Performance art can seem intimidating to the casual art viewer—it even has its own history and specialized vocabulary. But what happens when artists use performance as a direct way of engaging underrepresented audiences? Can a medium often considered high art be used as a rallying cry? Several members of the School of the Museum of Fine Arts (SMFA) at Tufts have been approaching these issues in exhibitions that reach beyond art's traditional setting in the gallery.

Danielle Abrams, Professor of the Practice at SMFA at Tufts, addresses issues of access and visibility. Her practice grew through joining communities, collaborating in an underground scene, and engaging with non-profit spaces that mixed theater, performance, literature, dance, and social activism. Raised by a white Jewish college-educated mother and a labor-class African American father in culturally-mixed Flushing, New York, Danielle learned early to navigate radically different cultural spaces.

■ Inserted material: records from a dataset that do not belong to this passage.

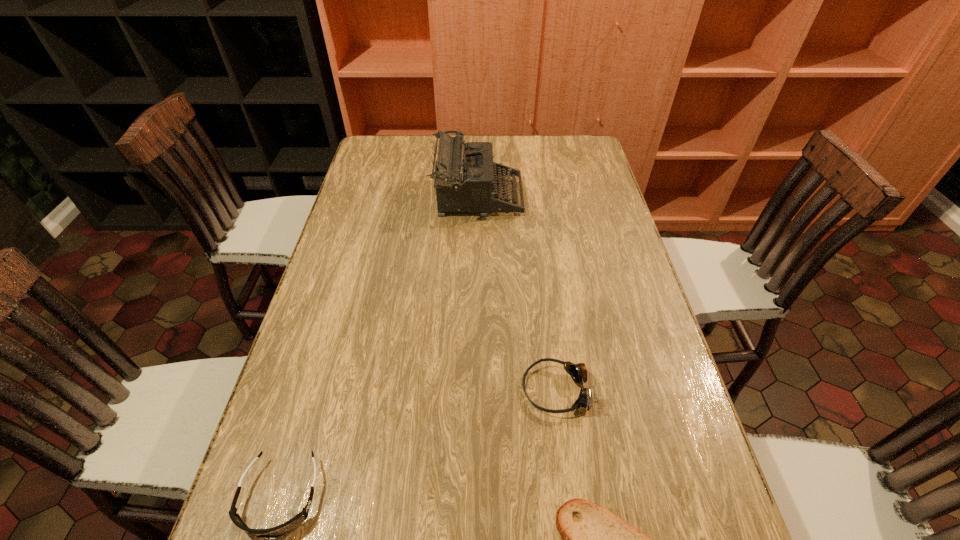 The width and height of the screenshot is (960, 540). What are the coordinates of `vacant space at the right edge of the desktop` in the screenshot? It's located at (567, 195).

Find the location of a particular element. free area in between the tallest object and the right goggles is located at coordinates (517, 293).

Identify the location of object that is the third closest to the shortest object. The height and width of the screenshot is (540, 960). click(x=465, y=175).

Select which object is the third closest to the shorter goggles. Please provide its 2D coordinates. Your answer should be formatted as a tuple, i.e. [(x, y)], where the tuple contains the x and y coordinates of a point satisfying the conditions above.

[(465, 175)] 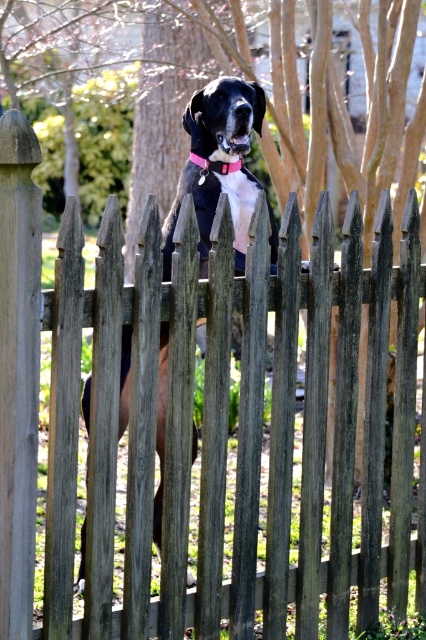 Question: Is black matte dog at center further to camera compared to pink fabric neckband at center?

Choices:
 (A) no
 (B) yes

Answer: (A)

Question: Can you confirm if black matte dog at center is smaller than pink fabric neckband at center?

Choices:
 (A) no
 (B) yes

Answer: (A)

Question: Which point is closer to the camera taking this photo?

Choices:
 (A) (203, 172)
 (B) (161, 234)

Answer: (B)

Question: From the image, what is the correct spatial relationship of black matte dog at center in relation to pink fabric neckband at center?

Choices:
 (A) above
 (B) below

Answer: (B)

Question: Which object appears closest to the camera in this image?

Choices:
 (A) pink fabric neckband at center
 (B) black matte dog at center

Answer: (B) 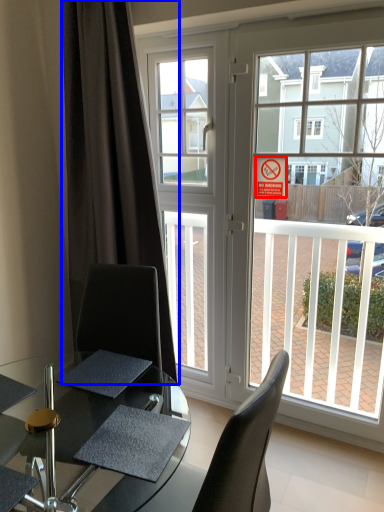 Question: Among these objects, which one is nearest to the camera, parking sign (highlighted by a red box) or curtain (highlighted by a blue box)?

Rather than thinking of her art as purely centered in the gallery, she employed "art as a decoy for social activism"—teaching art in underfunded high schools and community colleges, working with inmates in prisons, and letting her performance characters loose in the world at large. Danielle's piece 'Rules to Follow When You Are a Really Light-Skinned Black Person' took the form of a riff on ill-defined notions of "white-blackness and black-whiteness" and, ultimately, tactics for creating systems of living in the world.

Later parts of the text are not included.